Friday, 01 October 2021

Many Challenges Await Pashinyan after Landslide Victory

Published in Analytical Articles

By Natalia Konarzewska

October 1, 2021, the CACI Analyst

Armenia’s incumbent Prime Minister Nikol Pashinyan and his Civil Contract party won by an overwhelming margin in snap elections on June 20. Pashinyan confirmed his strong mandate despite his government’s responsibility for the defeat in the 2020 war with Azerbaijan over Nagorno-Karabakh, and its limited success in handling pressing issues such as the return of Armenian prisoners of war and the border conflict with Azerbaijan. Post-war Armenia faces a large number of serious challenges and to tackle them Pashinyan and his team will have to downplay its populist rhetoric in favor of improved governance.

 

  Armenia Trucks 600

BACKGROUND: The decision to hold snap parliamentary elections came in March 2021, resulting from a tactical agreement between Pashinyan and the then leader of the largest oppositional group in parliament – Gagik Tsarukyan of the Prosperous Armenia Party.
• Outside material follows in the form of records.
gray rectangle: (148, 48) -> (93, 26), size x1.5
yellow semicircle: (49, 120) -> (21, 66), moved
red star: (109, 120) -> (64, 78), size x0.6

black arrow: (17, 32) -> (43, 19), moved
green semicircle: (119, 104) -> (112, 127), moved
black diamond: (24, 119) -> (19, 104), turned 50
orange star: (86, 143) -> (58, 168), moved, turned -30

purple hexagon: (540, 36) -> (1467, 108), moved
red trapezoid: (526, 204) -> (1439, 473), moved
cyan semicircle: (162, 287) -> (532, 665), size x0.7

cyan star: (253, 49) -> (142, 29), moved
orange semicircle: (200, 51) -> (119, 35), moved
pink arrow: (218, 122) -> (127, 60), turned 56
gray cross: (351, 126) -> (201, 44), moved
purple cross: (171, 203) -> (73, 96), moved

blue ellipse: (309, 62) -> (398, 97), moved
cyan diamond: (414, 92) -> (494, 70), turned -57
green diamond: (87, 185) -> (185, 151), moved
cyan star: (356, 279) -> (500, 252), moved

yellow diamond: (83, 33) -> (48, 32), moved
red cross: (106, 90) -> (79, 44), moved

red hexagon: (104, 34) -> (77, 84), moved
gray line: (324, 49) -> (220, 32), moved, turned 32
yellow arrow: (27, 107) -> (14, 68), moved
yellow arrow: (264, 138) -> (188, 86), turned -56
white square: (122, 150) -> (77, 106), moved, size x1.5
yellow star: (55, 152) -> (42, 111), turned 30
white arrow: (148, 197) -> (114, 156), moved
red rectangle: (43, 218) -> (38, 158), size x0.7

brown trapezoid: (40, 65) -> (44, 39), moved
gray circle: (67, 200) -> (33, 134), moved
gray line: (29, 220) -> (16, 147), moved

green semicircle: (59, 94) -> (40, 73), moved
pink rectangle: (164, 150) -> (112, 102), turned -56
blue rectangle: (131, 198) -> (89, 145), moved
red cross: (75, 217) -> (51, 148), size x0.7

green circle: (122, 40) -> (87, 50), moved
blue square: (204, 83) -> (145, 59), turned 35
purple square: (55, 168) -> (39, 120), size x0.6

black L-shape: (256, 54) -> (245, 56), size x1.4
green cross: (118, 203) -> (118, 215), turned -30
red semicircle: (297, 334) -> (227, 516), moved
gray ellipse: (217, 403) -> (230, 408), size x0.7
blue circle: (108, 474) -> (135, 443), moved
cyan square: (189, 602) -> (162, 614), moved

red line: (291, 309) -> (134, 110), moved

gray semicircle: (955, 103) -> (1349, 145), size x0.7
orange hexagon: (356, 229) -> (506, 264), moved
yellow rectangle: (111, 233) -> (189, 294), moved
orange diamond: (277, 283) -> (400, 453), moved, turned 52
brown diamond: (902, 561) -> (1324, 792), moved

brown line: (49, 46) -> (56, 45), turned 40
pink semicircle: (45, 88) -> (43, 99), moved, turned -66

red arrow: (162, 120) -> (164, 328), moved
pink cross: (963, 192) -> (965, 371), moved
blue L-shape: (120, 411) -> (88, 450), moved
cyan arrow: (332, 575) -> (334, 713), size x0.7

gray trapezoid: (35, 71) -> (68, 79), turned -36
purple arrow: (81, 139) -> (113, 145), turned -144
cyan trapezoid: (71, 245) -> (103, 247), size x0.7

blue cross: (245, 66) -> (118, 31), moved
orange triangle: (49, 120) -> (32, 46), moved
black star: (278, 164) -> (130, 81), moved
Pashinyan hoped that early elections would put an end to the serious political crisis in Armenia since its defeat in the Second Karabakh War. As a result, Armenia lost control over large parts of Nagorno-Karabakh, including the important city Shusha (Shushi in Armenian). The war also resulted in a serious humanitarian catastrophe with thousands killed, wounded and displaced. Moreover, the military conflict with Azerbaijan coincided with a serious economic and health crisis caused by the coronavirus pandemic and a lockdown. It also reinforced disappointment with Russia, which did not take Armenia’s side in the conflict despite its obligations as an ally. In light of the profound political crisis shaking the country, widespread calls for the government to step down and even attempts to topple it, Pashinyan withheld the decision to hold snap elections until several months after the disastrous defeat.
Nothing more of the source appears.